Is Science Hard on God?

I had an long interchange with a recent visitor about climate change, and I have excerpted one part of that dialogue here (edited, enhanced, and slightly expanded for clarity). Science and math nerds: I’m taking liberties with the use of the word “proof” for accessibility reasons.

The Objection

The following basic objection was raised:

Science has spent years trying to prove the nonexistence of god. If god doesn’t exist, there is no need to try to prove he doesn’t…

My Response

There really isn’t a science journal out there dedicated to the field of disproving god. Nor does science in principle disprove the existence of anything. Science has the opposite bias. The positive claimant bears the burden of proof. If you claim the existence of a deity, the proof must come from you. Just to make sure this isn’t missed, and to underscore how baked in the burdens of proof are, consider this scenario…

You have lost your car keys. You think about where they could be. You conjure several possible explanations.

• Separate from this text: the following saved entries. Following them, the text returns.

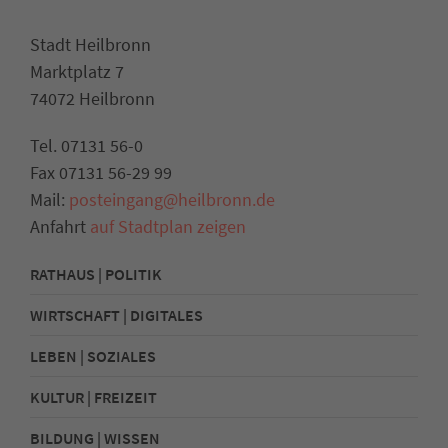
Stadt Heilbronn
Marktplatz 7
74072 Heilbronn
Tel. 07131 56-0
Fax 07131 56-29 99
Mail:
posteingang@heilbronn.de
Anfahrt
auf Stadtplan zeigen
RATHAUS | POLITIK
WIRTSCHAFT | DIGITALES
LEBEN | SOZIALES
KULTUR | FREIZEIT
BILDUNG | WISSEN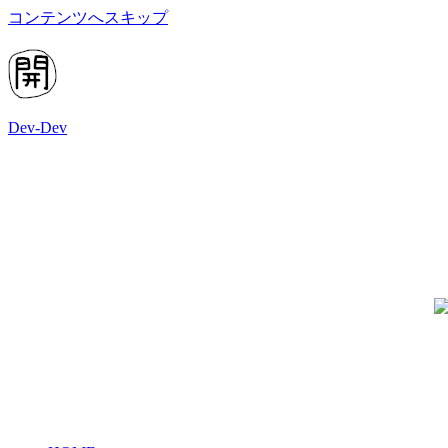
コンテンツへスキップ
Dev-Dev
開
発
覚
書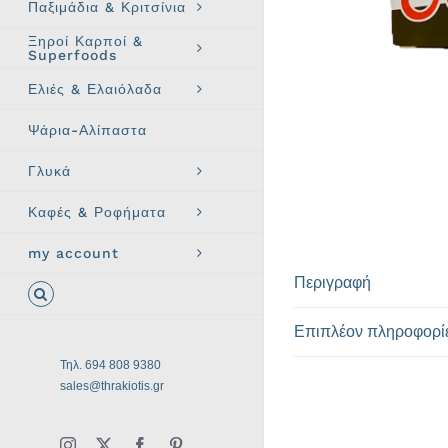
Παξιμάδια & Κριτσίνια
Ξηροί Καρποί &
Superfoods
Ελιές & Ελαιόλαδα
Ψάρια-Αλίπαστα
Γλυκά
Καφές & Ροφήματα
my account
Περιγραφή
Επιπλέον πληροφορί
Τηλ. 694 808 9380
sales@thrakiotis.gr
Instagram
X
Facebook
Pinterest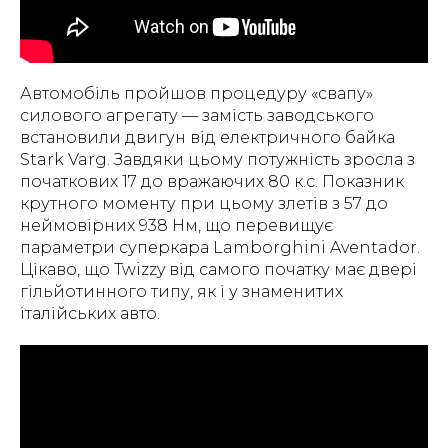
Автомобіль пройшов процедуру «свапу»
силового агрегату — замість заводського
встановили двигун від електричного байка
Stark Varg. Завдяки цьому потужність зросла з
початкових 17 до вражаючих 80 к.с. Показник
крутного моменту при цьому злетів з 57 до
неймовірних 938 Нм, що перевищує
параметри суперкара Lamborghini Aventador.
Цікаво, що Twizzy від самого початку має двері
гільйотинного типу, як і у знаменитих
італійських авто.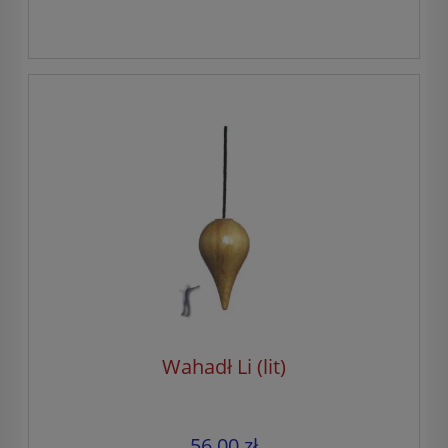
Wahadł Li (lit)
56,00 zł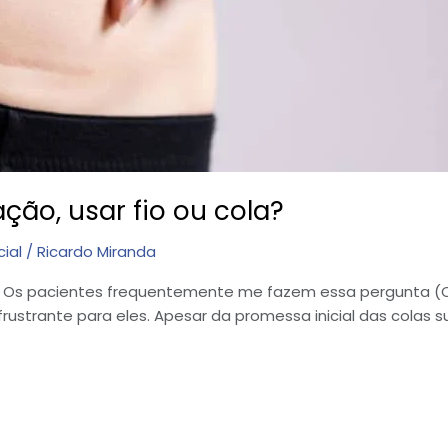
ção, usar fio ou cola?
cial
/
Ricardo Miranda
a? Os pacientes frequentemente me fazem essa pergunta (O 
ustrante para eles. Apesar da promessa inicial das colas sub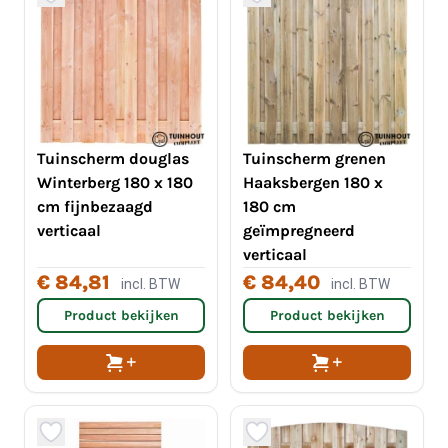
Tuinscherm douglas
Tuinscherm grenen
Winterberg 180 x 180
Haaksbergen 180 x
cm fijnbezaagd
180 cm
verticaal
geïmpregneerd
verticaal
€ 84,81
€ 84,40
incl. BTW
incl. BTW
Product bekijken
Product bekijken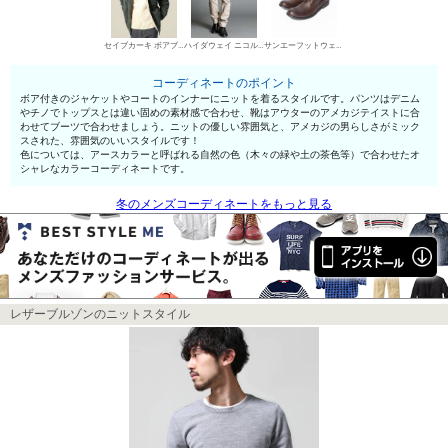
セイブカーキ ボアブルゾン・ジャケット
ハイダウェイ ニコル デニムパンツ・ジーンズ
サンエーフットウェア ワークブーツ
コーディネートのポイント
ボア付きのジャケットやコートのインナーにニットを着るスタイルです。パンツはデニム
やチノでトップスとは違い固めの素材感で合わせ、靴はアウターのアメカジテイストに合
わせてブーツで合わせましょう。ニットの優しい雰囲気と、アメカジの男らしさがミック
スされた、雰囲気のいいスタイルです！
色については、アースカラーと呼ばれる自然の色（木々の緑や土の茶色等）で合わせたオ
シャレなカラーコーディネートです。
冬のメンズコーディネートをもっと見る
レザーブルゾンのニットスタイル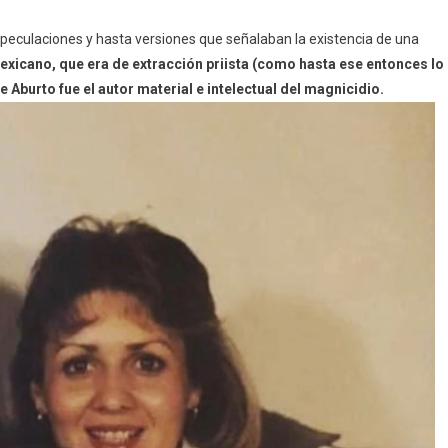
peculaciones y hasta versiones que señalaban la existencia de una
exicano, que era de extracción priista (como hasta ese entonces lo
 Aburto fue el autor material e intelectual del magnicidio.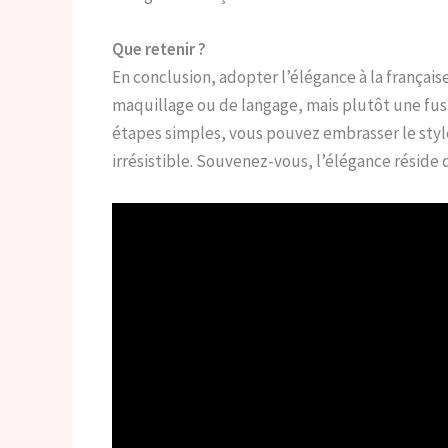
Que retenir ?
En conclusion, adopter l’élégance à la frança
maquillage ou de langage, mais plutôt une fus
étapes simples, vous pouvez embrasser le style
irrésistible. Souvenez-vous, l’élégance réside d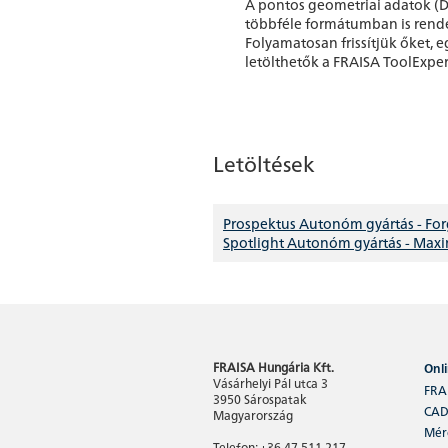
A pontos geometriai adatok (D
többféle formátumban is rende
Folyamatosan frissítjük őket, 
letölthetők a FRAISA ToolExper
Letöltések
Prospektus Autonóm gyártás - For
Spotlight Autonóm gyártás - Max
FRAISA Hungária Kft.
Onl
Vásárhelyi Pál utca 3
FRA
3950 Sárospatak
CAD
Magyarország
Méré
Telefon: +36 47 511 217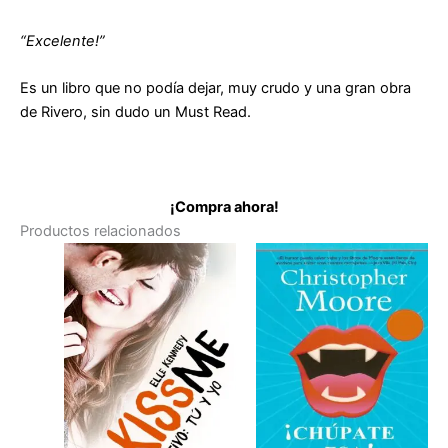
“Excelente!”
Es un libro que no podía dejar, muy crudo y una gran obra
de Rivero, sin dudo un Must Read.
¡Compra ahora!
Productos relacionados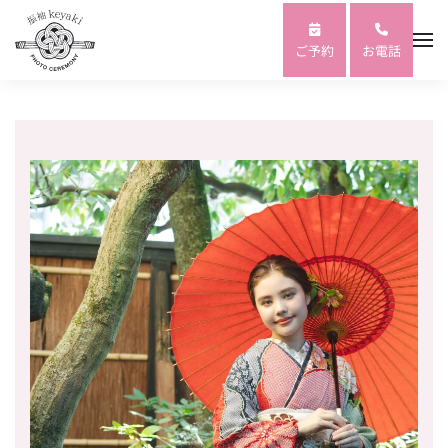
Skip to main content
ご予約
お電話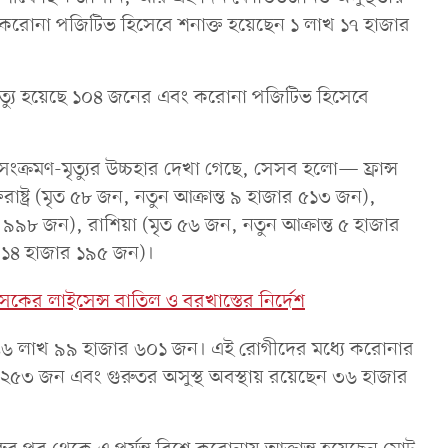
বার করোনা পজিটিভ হিসেবে শনাক্ত হয়েছেন ১ লাখ ১৭ হাজার
মৃত্যু হয়েছে ১০৪ জনের এবং করোনা পজিটিভ হিসেবে
 সংক্রমণ-মৃত্যুর উচ্চহার দেখা গেছে, সেসব হলো— ফ্রান্স
রাষ্ট্র (মৃত ৫৮ জন, নতুন আক্রান্ত ৯ হাজার ৫১৩ জন),
র ৯৯৮ জন), রাশিয়া (মৃত ৫৬ জন, নতুন আক্রান্ত ৫ হাজার
ত ১৪ হাজার ১৯৫ জন)।
ৎসকের লাইসেন্স বাতিল ও বরখাস্তের নির্দেশ
াটি ৪৬ লাখ ৯৯ হাজার ৬০১ জন। এই রোগীদের মধ্যে করোনার
 ২৫৩ জন এবং গুরুতর অসুস্থ অবস্থায় রয়েছেন ৩৬ হাজার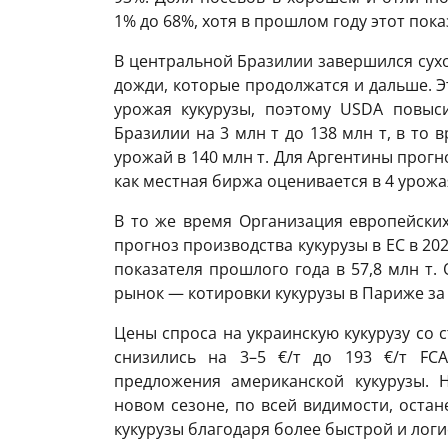
1% до 68%, хотя в прошлом году этот пока
В центральной Бразилии завершился сухо
дожди, которые продолжатся и дальше. Э
урожая кукурузы, поэтому USDA повыси
Бразилии на 3 млн т до 138 млн т, в то
урожай в 140 млн т. Для Аргентины прогно
как местная биржа оценивается в 4 урожа
В то же время Организация европейски
прогноз производства кукурузы в ЕС в 2026
показателя прошлого года в 57,8 млн т.
рынок — котировки кукурузы в Париже за 
Цены спроса на украинскую кукурузу со 
снизились на 3–5 €/т до 193 €/т FCA
предложения американской кукурузы. 
новом сезоне, по всей видимости, оста
кукурузы благодаря более быстрой и логи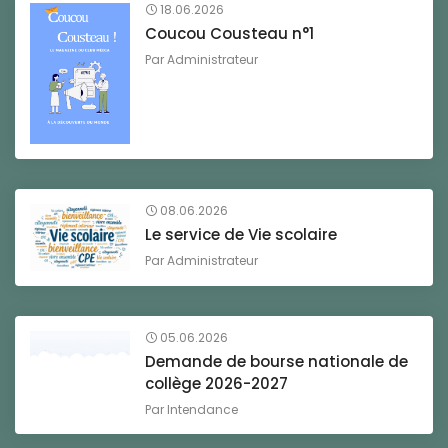
18.06.2026
Coucou Cousteau n°1
Par
Administrateur
08.06.2026
Le service de Vie scolaire
Par
Administrateur
05.06.2026
Demande de bourse nationale de
collège 2026-2027
Par
Intendance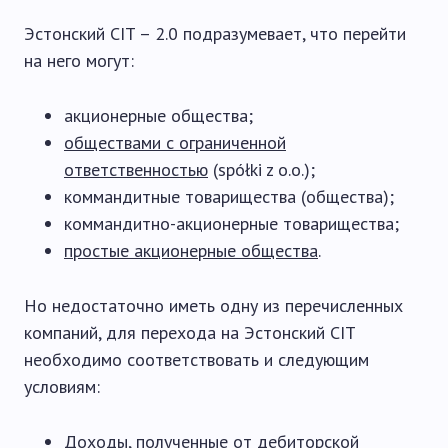
Эстонский CIT – 2.0 подразумевает, что перейти
на него могут:
акционерные общества;
обществами с ограниченной
ответственностью
(spółki z o.o.);
коммандитные товарищества (общества);
коммандитно-акционерные товарищества;
простые акционерные общества
.
Но недостаточно иметь одну из перечисленных
компаний, для перехода на Эстонский CIT
необходимо соответствовать и следующим
условиям:
Доходы, полученные от дебиторской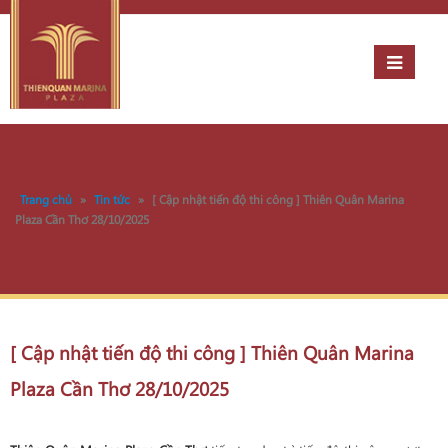
Trang chủ
»
Tin tức
»
[ Cập nhật tiến độ thi công ] Thiên Quân Marina
Plaza Cần Thơ 28/10/2025
[ Cập nhật tiến độ thi công ] Thiên Quân Marina
Plaza Cần Thơ 28/10/2025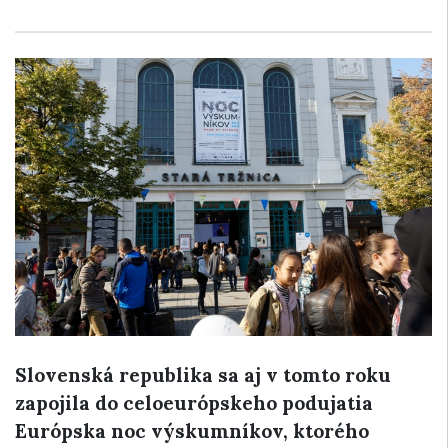
Slovenská republika sa aj v tomto roku
zapojila do celoeurópskeho podujatia
Európska noc výskumníkov, ktorého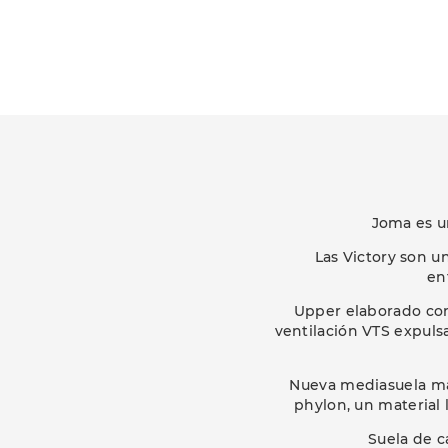
Joma es u
Las Victory son u
en
Upper elaborado con
ventilación VTS expuls
Nueva mediasuela más
phylon, un material 
Suela de c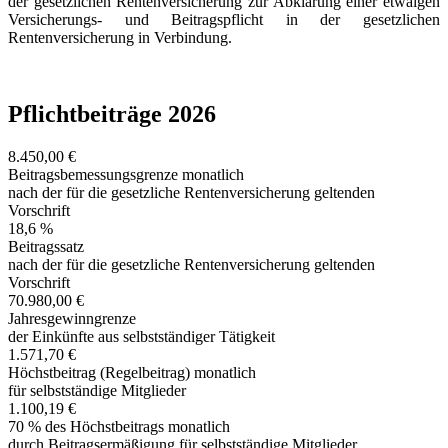
der gesetzlichen Rentenversicherung zur Abklärung einer etwaigen
Versicherungs- und Beitragspflicht in der gesetzlichen
Rentenversicherung in Verbindung.
Pflichtbeiträge 2026
8.450,00 €
Beitragsbemessungsgrenze monatlich
nach der für die gesetzliche Rentenversicherung geltenden
Vorschrift
18,6 %
Beitragssatz
nach der für die gesetzliche Rentenversicherung geltenden
Vorschrift
70.980,00 €
Jahresgewinngrenze
der Einkünfte aus selbstständiger Tätigkeit
1.571,70 €
Höchstbeitrag (Regelbeitrag) monatlich
für selbstständige Mitglieder
1.100,19 €
70 % des Höchstbeitrags monatlich
durch Beitragsermäßigung für selbstständige Mitglieder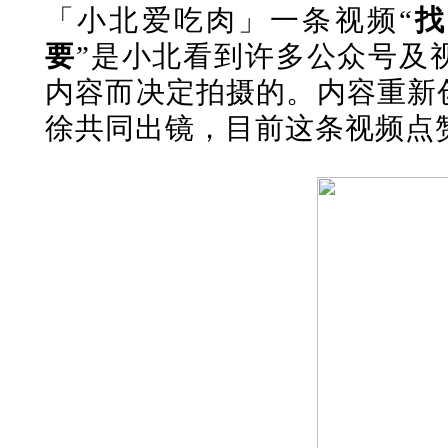
「小北爱吃肉
」
一条视频“
找
要
”是小北看到许多公众号及
内容而决定拍摄的。内容重新
徐共同出镜，目前这条视频点赞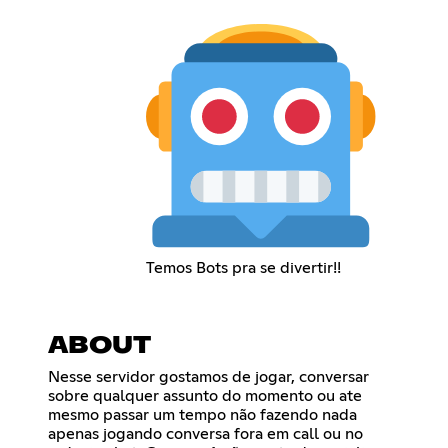
Temos Bots pra se divertir!!
ABOUT
Nesse servidor gostamos de jogar, conversar
sobre qualquer assunto do momento ou ate
mesmo passar um tempo não fazendo nada
apenas jogando conversa fora em call ou no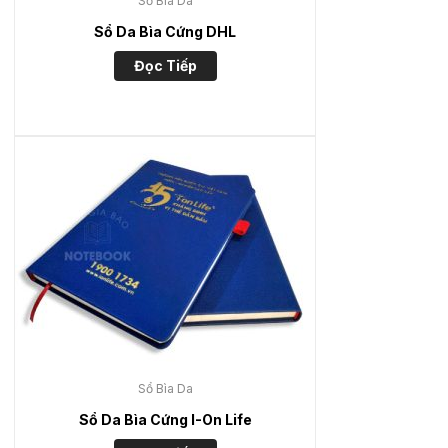
Sổ Bìa Da
Sổ Da Bìa Cứng DHL
Đọc Tiếp
Sổ Bìa Da
Sổ Da Bìa Cứng I-On Life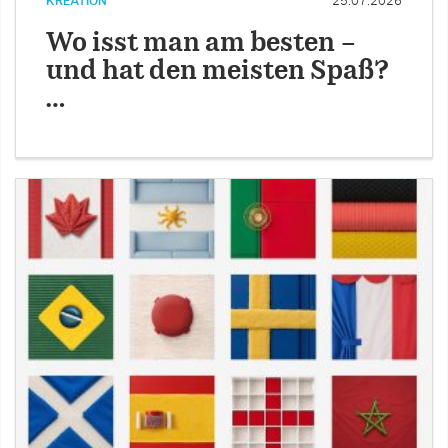
KREATION
25.07.2026
Wo isst man am besten –
und hat den meisten Spaß?
…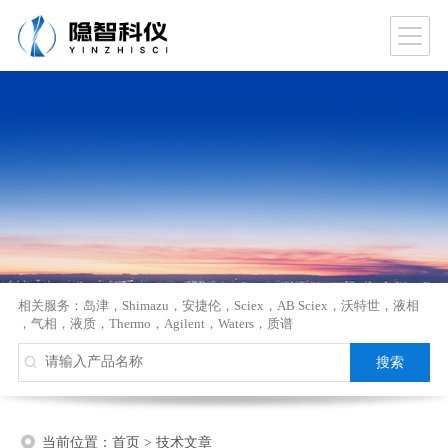
相关服务：
岛津
，
Shimazu
，
安捷伦
，
Sciex
，
AB Sciex
，
沃特世
，
液相
，
气相
，
液质
，
Thermo
，
Agilent
，
Waters
，
质谱
当前位置：
首页
>
技术文章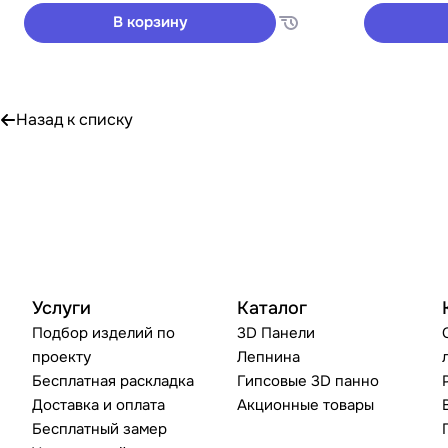
В корзину
Назад к списку
Услуги
Каталог
Подбор изделий по
3D Панели
проекту
Лепнина
Бесплатная раскладка
Гипсовые 3D панно
Доставка и оплата
Акционные товары
Бесплатный замер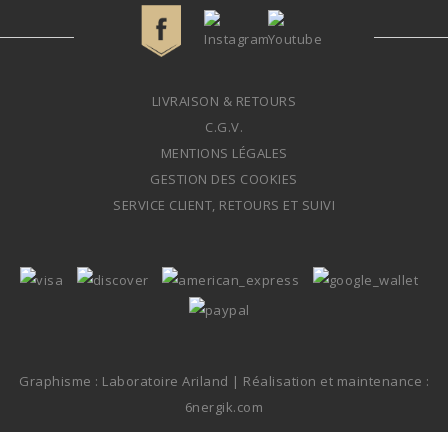
LIVRAISON & RETOURS
C.G.V.
MENTIONS LÉGALES
GESTION DES COOKIES
SERVICE CLIENT, RETOURS ET SUIVI
Graphisme : Laboratoire Ariland |
Réalisation et maintenance :
6nergik.com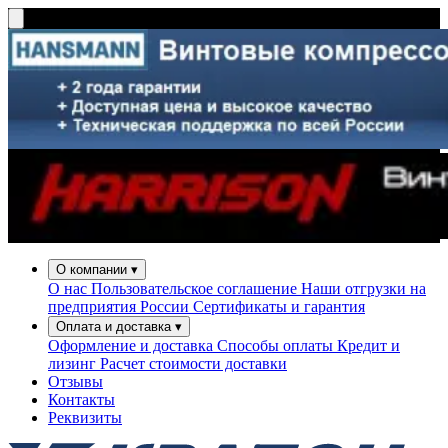
О компании
▾
О нас
Пользовательское соглашение
Наши отгрузки на
предприятия России
Сертификаты и гарантия
Оплата и доставка
▾
Оформление и доставка
Способы оплаты
Кредит и
лизинг
Расчет стоимости доставки
Отзывы
Контакты
Реквизиты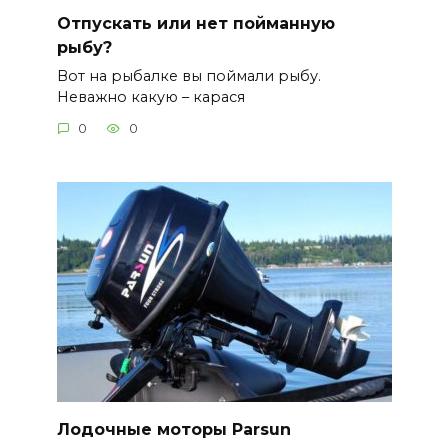
Отпускать или нет пойманную
рыбу?
Вот на рыбалке вы поймали рыбу.
Неважно какую – карася
0
0
Лодочные моторы Parsun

  1. They fell into the couch cushions.
  2. They are in your jacket pocket, hanging in the closet.
  3. They fell out in the parking lot and are on the ground by your car.
  4. Your neighbor took them from your counter top when he visited last.
  5. Aliens stole them.

Several of these explanations are plausible. But — and this is critical — most or all of these explanations are false. Even among the first three, which are quite reasonable explanations, most are false. Only one will correctly predict the location of your keys, at most. After all, you may have left them on the bathroom counter. We could invent 99 other possible explanations. Most of what we imagine as possible is not true. Only one explanation is true.

This is so contrary to human intuition that it bears restating. Even most of what we might imagine as being reasonable is false. In most human minds, when a reasonable explanation is heard, nothing further is asked. This sort of common sense failed to inform humanity about the nature of reality for millennia.

That is why the burden of proof in science is configured the way it is. Reasonable and plausible explanations are usually false. This is axiomatic. The gulf between “reasonable” explanations and the correct explanation is wide. This concept is formalized in the “null hypothesis.” In layman’s terms, this is the default assumption that your notions are probably wrong. In law, a person is presumed innocent until proven guilty. This is a similar default that establishes who bears the burden of proof.

If you are advancing a god — and a specific god — to either explain or excuse us from our climate predicament, you have a lot of work ahead of you. There is no evidence that we have a great “thermostat in the sky” who will save us from the consequences of our actions. Wholesale species extinction has occurred with past climate changes, per the best evidence we have marshalled. There is no evidence of a guiding hand. A guiding hand hypothesis is just another “possible” explanation, and most possible explanations that humans come up with are false. The burden of proof stands.

Science assumes the god explanation is wrong for the same reason it assumes other explanations are wrong — that is the default until an explanation has withstood rigorously testing. Religious folks take this personally. It isn’t personal, it’s policy. Until god can be demonstrated by experiment and evidence and predictive power, it must wait on the heap with all the other “reasonable” ideas of humanity. God remains a mere hypothesis, advanced by humans to explain things, and most hypotheses are wrong. Science requires that explanations and claims meet a much higher bar than religion does. Nobody is being picked on. The field of science lays the same heavy burden on its practicing members and their current hypotheses. Everyone must meet the same high bar; no exceptions.

On climate, humans divide at this key juncture: Either we work unflinchingly from evidence and reason, or we fall back on other narratives — religious, political, emotional, etc. Grown-ups have to work from our best evidence and reason together toward solutions. Everyone else will have to take up coloring books at the kids table.